Acclaimed actor Edwin Lee Gibson splits time between Pittsburgh and New York to help at-risk youth here | Theater | Pittsburgh | Pittsburgh City Paper

Acclaimed actor Edwin Lee Gibson splits time between Pittsburgh and New York to help at-risk youth here

"I think about ... what these young people are able to do because they're so much smarter than we are."

Edwin Lee Gibson
Edwin Lee Gibson

From January through April of this year, actor Edwin Lee Gibson has spent only about a month total in his Hill District apartment. It lacks any furniture except for an air mattress. Gibson has been working in New York City, doing some TV work or performing in shows like Minetta Lane Theatre's recent production of Caryl Churchill's Love and Information. Then he catches a bus to spend Mondays and Tuesdays in Pittsburgh before circling back to NYC.

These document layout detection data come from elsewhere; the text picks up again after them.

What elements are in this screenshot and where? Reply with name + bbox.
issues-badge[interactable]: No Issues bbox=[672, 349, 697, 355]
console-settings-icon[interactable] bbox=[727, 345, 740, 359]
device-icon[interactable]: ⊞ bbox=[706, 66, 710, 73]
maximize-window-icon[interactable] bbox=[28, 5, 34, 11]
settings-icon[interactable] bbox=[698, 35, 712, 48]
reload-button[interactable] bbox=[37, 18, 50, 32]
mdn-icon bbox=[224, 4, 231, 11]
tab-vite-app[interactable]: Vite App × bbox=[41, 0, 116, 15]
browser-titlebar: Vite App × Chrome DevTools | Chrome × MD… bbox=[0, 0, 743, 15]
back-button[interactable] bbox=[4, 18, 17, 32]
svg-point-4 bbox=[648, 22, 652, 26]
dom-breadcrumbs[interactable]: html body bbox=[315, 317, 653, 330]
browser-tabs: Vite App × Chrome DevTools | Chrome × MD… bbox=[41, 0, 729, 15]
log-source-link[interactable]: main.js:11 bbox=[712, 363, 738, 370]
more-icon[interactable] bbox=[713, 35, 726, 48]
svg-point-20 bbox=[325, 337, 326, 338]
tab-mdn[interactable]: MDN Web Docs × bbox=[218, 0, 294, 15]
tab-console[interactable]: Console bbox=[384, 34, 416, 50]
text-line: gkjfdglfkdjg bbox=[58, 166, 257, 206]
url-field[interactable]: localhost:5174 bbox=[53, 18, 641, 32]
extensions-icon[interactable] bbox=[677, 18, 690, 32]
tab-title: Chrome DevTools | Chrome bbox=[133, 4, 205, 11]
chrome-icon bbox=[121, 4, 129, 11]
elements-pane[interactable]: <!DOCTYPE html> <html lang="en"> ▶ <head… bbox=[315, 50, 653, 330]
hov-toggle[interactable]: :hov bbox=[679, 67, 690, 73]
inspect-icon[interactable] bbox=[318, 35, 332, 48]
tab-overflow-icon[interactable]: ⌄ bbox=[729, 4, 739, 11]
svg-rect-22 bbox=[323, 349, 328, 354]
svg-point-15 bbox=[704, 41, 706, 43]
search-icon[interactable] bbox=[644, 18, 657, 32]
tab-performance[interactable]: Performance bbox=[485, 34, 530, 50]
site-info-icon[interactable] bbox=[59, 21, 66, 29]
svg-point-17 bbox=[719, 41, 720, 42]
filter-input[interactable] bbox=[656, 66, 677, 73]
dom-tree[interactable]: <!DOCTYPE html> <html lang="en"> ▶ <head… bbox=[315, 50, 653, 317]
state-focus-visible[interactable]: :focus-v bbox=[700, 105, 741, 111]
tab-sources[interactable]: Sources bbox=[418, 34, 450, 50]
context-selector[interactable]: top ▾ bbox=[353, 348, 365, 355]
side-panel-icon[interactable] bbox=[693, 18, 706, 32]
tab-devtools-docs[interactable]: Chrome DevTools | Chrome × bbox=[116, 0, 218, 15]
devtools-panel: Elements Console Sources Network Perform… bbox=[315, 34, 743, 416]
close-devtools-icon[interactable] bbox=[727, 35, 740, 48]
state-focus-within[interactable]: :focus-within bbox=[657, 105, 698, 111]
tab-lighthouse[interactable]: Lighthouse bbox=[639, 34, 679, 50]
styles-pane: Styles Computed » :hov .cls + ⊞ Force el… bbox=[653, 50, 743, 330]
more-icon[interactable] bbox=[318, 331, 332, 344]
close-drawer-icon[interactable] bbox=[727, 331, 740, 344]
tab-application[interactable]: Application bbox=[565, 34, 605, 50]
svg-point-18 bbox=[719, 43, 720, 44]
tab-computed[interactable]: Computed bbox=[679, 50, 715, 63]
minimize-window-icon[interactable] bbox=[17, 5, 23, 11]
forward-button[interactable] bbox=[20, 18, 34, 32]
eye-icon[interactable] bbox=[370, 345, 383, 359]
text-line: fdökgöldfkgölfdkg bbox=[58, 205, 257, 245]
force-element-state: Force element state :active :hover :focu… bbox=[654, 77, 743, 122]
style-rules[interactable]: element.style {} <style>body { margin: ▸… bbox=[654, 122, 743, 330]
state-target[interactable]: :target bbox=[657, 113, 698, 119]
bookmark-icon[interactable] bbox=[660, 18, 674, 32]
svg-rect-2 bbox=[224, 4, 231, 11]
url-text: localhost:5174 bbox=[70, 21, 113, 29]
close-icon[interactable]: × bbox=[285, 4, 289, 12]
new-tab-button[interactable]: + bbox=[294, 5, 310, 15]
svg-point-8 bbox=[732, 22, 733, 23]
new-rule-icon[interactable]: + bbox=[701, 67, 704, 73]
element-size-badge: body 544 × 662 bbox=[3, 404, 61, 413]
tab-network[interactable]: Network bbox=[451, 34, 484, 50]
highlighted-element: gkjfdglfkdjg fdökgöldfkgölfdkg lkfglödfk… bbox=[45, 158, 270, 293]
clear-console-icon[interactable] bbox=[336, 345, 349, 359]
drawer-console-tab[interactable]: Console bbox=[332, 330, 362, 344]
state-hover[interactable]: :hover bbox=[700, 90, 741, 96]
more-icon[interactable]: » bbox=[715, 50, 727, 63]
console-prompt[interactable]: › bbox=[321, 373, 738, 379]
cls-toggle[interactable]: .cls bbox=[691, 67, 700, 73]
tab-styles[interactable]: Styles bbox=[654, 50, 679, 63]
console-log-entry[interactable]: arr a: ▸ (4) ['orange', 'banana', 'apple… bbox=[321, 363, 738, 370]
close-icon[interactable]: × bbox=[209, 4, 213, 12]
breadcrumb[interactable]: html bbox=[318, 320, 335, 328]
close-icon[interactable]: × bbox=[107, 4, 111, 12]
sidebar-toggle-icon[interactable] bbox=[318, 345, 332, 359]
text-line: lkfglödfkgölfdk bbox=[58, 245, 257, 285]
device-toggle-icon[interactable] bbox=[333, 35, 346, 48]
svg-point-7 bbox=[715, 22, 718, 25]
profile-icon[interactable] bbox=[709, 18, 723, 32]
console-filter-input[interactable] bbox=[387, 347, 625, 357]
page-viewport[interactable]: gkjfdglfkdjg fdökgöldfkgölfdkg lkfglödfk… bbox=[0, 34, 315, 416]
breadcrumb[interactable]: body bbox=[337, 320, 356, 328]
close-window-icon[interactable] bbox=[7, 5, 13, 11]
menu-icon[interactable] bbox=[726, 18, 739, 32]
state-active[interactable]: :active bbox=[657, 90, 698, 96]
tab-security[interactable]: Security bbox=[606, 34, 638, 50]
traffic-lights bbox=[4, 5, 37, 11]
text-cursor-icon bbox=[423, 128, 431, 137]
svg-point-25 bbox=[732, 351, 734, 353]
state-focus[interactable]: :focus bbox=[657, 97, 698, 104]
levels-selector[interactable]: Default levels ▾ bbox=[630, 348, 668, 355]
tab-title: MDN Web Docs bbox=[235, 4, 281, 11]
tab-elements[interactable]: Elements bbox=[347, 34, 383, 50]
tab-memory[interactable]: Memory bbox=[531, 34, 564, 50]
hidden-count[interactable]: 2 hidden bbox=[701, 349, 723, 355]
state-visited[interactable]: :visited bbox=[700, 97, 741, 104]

The reason: He's volunteering here with Service Access for Youth Engaged in Service. SAY YES is a Gay and Lesbian Community Center drop-in program for "all GLBTQIA youth who are currently experiencing or are in danger of becoming homeless." It caters to adults age 25 and under, offering services like health care, job-search assistance and education. (The SAY YES coalition also includes the Homeless Children's Education Fund, UPMC and other organizations.)

Gibson got involved after initially contacting HCEF to become a tutor. When organizers saw his resume, they suggested he teach theater classes instead.

"I think about ... what these young people are able to do because they're so much smarter than we are," says Gibson. "What they're able to do, potentially, is great, and if I can have a hand in that, I'm all the better for it."

Gibson's acting credits include guest-starring on Law & Order and winning an OBIE award, in 2006, for his performance in Will Power's The Seven. With GLCC, he started out teaching an acting class, but switched his focus to play-reading and creative writing. He sensed that acting wasn't holding his students' interest. Printing out readings that students could look over on their own time lent itself better to the casual nature of a drop-in class. And by encouraging them to write their own plays, he could help students make their voices heard. That's important to Gibson, who is a stutterer.

"When I was 6 years old, I was having a really intense stuttering block with my parents and one of my brothers one night," he says. "And I said, ‘Ah, forget it.' My dad, who was a garbage man [with a] fourth-grade education, said, ‘No, say what you have to say. We'll wait. Your voice is important.'

"I never want anyone, especially any young person, to feel like ... there's something that they can't say. Or that there's not space for them to say what they want to say, however they want to say it."